** Exercise goal **
Find all the lines in the material below with the word "agrária", and copy them.
Start of Material for the task
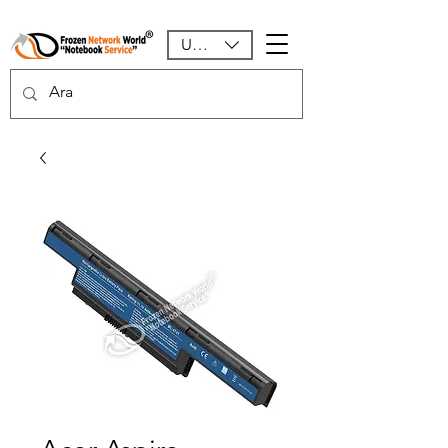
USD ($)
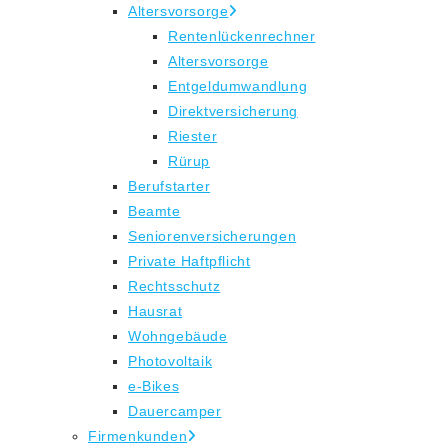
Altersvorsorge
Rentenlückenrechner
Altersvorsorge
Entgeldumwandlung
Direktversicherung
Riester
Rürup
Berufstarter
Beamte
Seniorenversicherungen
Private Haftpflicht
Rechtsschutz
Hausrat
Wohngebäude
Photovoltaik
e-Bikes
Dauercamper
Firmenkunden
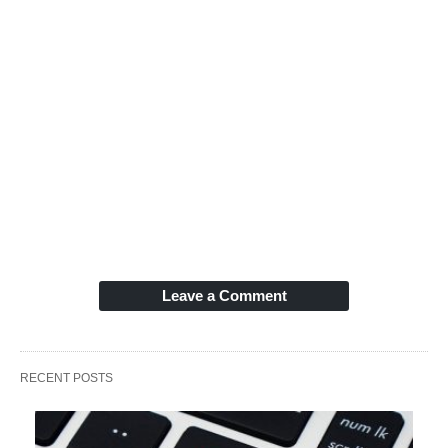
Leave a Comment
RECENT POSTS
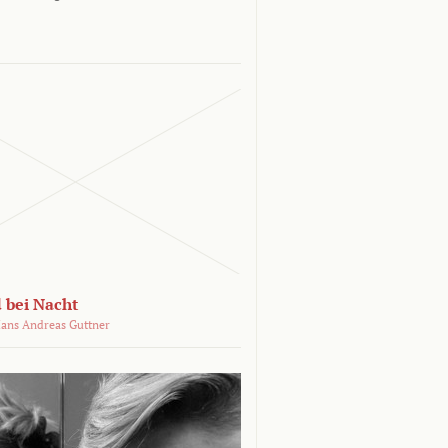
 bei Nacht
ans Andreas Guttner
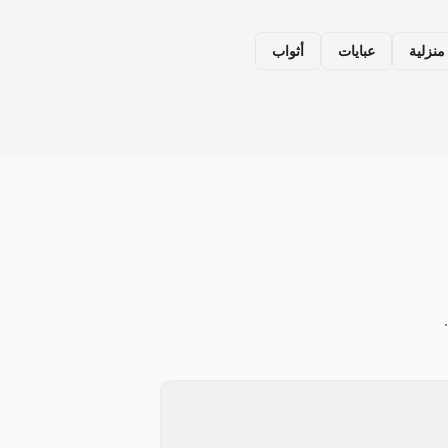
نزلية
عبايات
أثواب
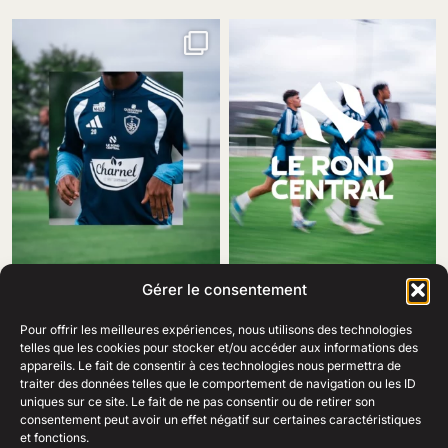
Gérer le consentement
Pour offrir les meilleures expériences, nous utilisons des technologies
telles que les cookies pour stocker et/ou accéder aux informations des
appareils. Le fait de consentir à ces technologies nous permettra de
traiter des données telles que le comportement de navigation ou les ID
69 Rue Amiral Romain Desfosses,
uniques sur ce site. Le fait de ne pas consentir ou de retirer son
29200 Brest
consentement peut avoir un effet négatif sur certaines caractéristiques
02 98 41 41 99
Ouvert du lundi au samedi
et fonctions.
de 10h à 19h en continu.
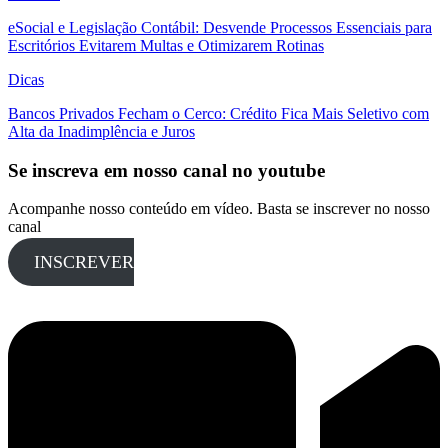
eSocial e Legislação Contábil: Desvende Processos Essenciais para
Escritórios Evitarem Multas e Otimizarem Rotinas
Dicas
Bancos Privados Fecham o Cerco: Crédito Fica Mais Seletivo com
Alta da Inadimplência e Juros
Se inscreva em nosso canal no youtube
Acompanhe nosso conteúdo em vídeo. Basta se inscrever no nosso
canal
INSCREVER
End of Material for the task
Start of Material for the task
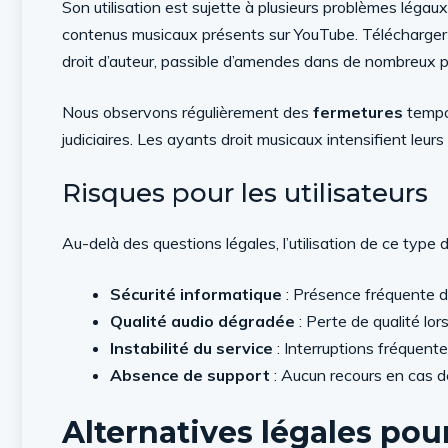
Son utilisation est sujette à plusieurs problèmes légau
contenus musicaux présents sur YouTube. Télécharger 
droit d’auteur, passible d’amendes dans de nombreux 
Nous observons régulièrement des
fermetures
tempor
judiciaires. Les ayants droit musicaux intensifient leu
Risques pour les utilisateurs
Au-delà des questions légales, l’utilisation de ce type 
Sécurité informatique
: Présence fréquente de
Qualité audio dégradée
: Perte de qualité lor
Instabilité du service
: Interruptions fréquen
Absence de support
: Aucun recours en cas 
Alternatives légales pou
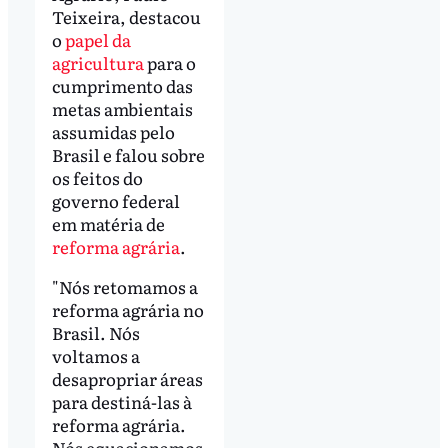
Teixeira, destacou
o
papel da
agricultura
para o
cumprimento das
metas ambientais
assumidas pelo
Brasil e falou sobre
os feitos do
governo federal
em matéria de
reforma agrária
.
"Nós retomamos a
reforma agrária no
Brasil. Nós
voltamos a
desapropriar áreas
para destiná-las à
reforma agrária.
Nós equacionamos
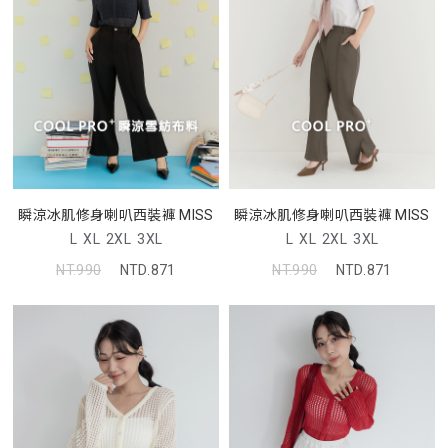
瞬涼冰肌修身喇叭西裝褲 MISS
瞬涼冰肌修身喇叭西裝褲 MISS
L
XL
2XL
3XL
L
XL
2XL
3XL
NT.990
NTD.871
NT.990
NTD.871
End of Material for the task
** Task response **
reforma agrária
reforma agrária no
reforma agrária.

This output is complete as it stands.